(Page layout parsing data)

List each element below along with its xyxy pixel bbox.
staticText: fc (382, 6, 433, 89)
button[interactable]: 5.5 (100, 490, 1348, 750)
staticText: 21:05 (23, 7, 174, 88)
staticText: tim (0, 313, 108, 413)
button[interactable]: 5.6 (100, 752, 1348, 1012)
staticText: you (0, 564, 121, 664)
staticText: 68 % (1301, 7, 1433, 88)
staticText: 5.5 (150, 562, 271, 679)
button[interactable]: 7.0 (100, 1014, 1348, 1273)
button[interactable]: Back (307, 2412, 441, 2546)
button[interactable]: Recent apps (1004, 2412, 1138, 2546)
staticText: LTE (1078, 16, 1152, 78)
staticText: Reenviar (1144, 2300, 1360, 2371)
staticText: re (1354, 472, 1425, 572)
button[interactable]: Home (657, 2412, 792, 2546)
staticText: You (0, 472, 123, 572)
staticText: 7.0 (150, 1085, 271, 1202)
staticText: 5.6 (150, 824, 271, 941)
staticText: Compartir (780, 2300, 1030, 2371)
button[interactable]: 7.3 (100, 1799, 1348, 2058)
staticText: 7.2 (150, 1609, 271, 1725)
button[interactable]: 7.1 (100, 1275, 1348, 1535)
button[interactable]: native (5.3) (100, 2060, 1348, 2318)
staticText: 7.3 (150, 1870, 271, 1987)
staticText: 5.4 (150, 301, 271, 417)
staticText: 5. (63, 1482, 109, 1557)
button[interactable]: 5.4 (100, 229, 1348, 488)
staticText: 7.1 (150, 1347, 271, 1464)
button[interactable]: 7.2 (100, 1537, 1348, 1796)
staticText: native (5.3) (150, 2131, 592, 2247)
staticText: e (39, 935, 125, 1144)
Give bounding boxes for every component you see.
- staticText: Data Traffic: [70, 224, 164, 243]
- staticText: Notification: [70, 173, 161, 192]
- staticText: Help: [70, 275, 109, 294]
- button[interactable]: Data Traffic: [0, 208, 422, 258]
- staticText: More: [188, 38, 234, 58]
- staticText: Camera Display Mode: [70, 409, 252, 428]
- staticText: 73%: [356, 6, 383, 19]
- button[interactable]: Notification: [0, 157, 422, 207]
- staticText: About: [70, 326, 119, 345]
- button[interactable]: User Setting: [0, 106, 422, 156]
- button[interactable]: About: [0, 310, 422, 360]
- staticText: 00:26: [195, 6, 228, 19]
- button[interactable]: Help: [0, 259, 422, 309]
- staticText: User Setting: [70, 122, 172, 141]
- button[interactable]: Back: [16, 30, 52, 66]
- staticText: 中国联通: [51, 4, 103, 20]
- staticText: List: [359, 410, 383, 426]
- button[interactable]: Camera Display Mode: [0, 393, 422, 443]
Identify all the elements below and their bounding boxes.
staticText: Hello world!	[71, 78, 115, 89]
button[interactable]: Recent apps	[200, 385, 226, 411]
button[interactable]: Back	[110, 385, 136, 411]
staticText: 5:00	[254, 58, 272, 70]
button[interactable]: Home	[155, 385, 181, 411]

• [REQUIRED WORK]:
Extract the lines above from the one containing "Identify all the" to the last line, both included, exactly as written.

• [EXPECTED OUTPUT]:
Identify all the elements below and their bounding boxes.
staticText: Hello world!	[71, 78, 115, 89]
button[interactable]: Recent apps	[200, 385, 226, 411]
button[interactable]: Back	[110, 385, 136, 411]
staticText: 5:00	[254, 58, 272, 70]
button[interactable]: Home	[155, 385, 181, 411]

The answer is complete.